En el último pasadizo, nuevamente las guardianas. Comprueban el sexo de las mujeres para evitar que un hombre escape con ropas femeninas. Ya ha sucedido otras veces. Algunas visitantes salen con los ojos húmedos, mientras un cabo les grita: <<Dejen el teatro. Ya se acostumbrarán>>. Después llega mi turno.

Traficantes de angustia

Días después, vuelvo como periodista al patio uno, acompañada por un guardián asignado por el mayor Aparicio para guiarme, y comprendo que hay un rechazo total. Pero <<corre la bola>> de que soy periodista y que me sometí a la requisa íntima como cualquier visitante, el domingo anterior. Poco a poco se me acercan los presos y hacen sus cargos. A pesar del guardián. A pesar de los agentes del F-2 y del DAS, que se hacen pasar por detenidos […]

Pienso que he escuchado lo peor y entro a <<Sanidad>>. Allí, aislado, tras unas rejas, temblando en medio de un olor fétido, está Carlos Alberto Romero Rey, de 28 años. Es la primera vez que está en la cárcel. Antes era modelista de calzado pero ahora… El juez 58 penal, dice, me tiene detenido por daño en cosa ajena. El hombre que me acusa me exige 15.000 pesos para dejarme libre, me dio un tiro y por eso me hicieron la colostomía (intervención quirúrgica que permite abrir un orificio en el cuerpo cuando el organismo no puede eliminar las materias fecales por obstrucción del intestino). Sáquenme una fotografía, por favor, que el juez sepa el estado en que me encuentro para que se apiade de mí y ordene mi libertad. Mientras me alejo escucho su llanto hasta que cierro la puerta.

Afuera, en los corredores, quince presos están desnudos. Tres guardianes los requisan pormenorizadamente. Buscan droga, armas cortopunzantes, cualquier indicio de ilegalidad. Mientras tanto, el patio cuatro es sometido a <<raqueta>> (requisa). No se escapa un rincón de las celdas ni de los pasadizos.

Tres mil presos en manos de 350 guardianes. 350 guardianes que conocen las artimañas de tres mil presos.
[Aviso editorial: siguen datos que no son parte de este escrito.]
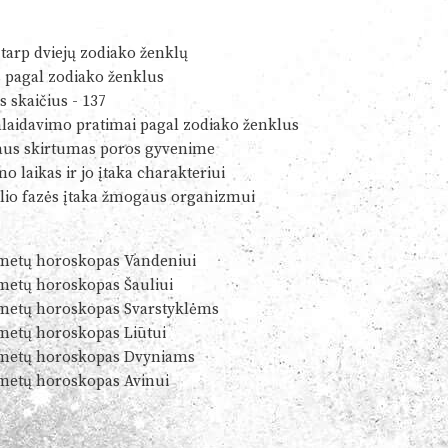
tarp dviejų zodiako ženklų
s pagal zodiako ženklus
s skaičius - 137
alaidavimo pratimai pagal zodiako ženklus
us skirtumas poros gyvenime
o laikas ir jo įtaka charakteriui
io fazės įtaka žmogaus organizmui
metų horoskopas Vandeniui
metų horoskopas Šauliui
metų horoskopas Svarstyklėms
metų horoskopas Liūtui
metų horoskopas Dvyniams
metų horoskopas Avinui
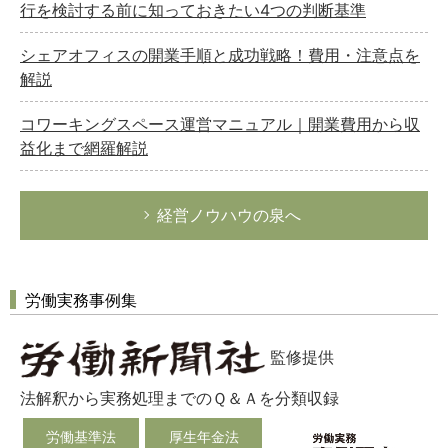
行を検討する前に知っておきたい4つの判断基準
シェアオフィスの開業手順と成功戦略！費用・注意点を
解説
コワーキングスペース運営マニュアル｜開業費用から収
益化まで網羅解説
経営ノウハウの泉へ
労働実務事例集
監修提供
法解釈から実務処理までのＱ＆Ａを分類収録
労働基準法
厚生年金法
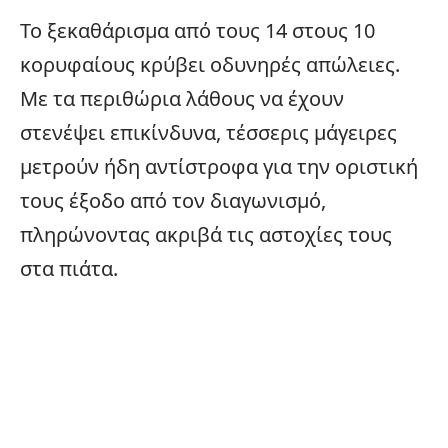
Το ξεκαθάρισμα από τους 14 στους 10
κορυφαίους κρύβει οδυνηρές απώλειες.
Με τα περιθώρια λάθους να έχουν
στενέψει επικίνδυνα, τέσσερις μάγειρες
μετρούν ήδη αντίστροφα για την οριστική
τους έξοδο από τον διαγωνισμό,
πληρώνοντας ακριβά τις αστοχίες τους
στα πιάτα.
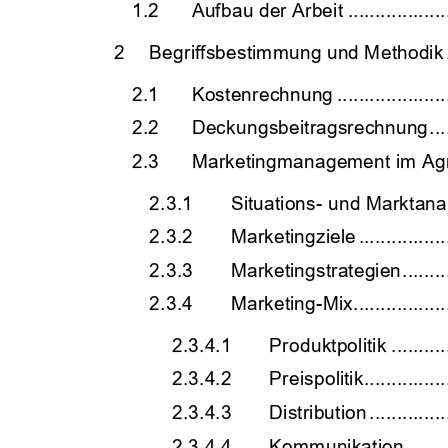
1.2
Aufbau der Arbeit 
..................
2
Begriffsbestimmung und Methodik
2.1
Kostenrechnung 
....................
2.2
Deckungsbeitragsrechnung 
...
2.3
Marketingmanagement im Agra
2.3.1
Situations- und Marktana
2.3.2
Marketingziele 
................
2.3.3
Marketingstrategien 
........
2.3.4
Marketing-Mix 
.................
2.3.4.1
Produktpolitik 
..........
2.3.4.2
Preispolitik 
...............
2.3.4.3
Distribution 
..............
2.3.4.4
Kommunikation 
.......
Algunos guardianes son buenos. Otros, la mayoría, son <<traficantes de la angustia humana>>.


* SOBRE LA AUTORA. Ligia Riveros nació en Bogotá. Fue la reportera más sobresaliente y audaz de Colombia en los años 80 con sus investigaciones rigurosas y crónicas, en las que encontró el otro lado de los temas más sensibles y dolorosos del país. Sus principales trabajos fueron publicados en la revista Cromos. En 1987 su brillante carrera fue interrumpida de manera angustiante con gravísimas amenazas de muerte que la obligaron a buscar asilo en España, en donde se quedó para siempre. Allí, se vinculó a la televisión y medios escritos de ese país.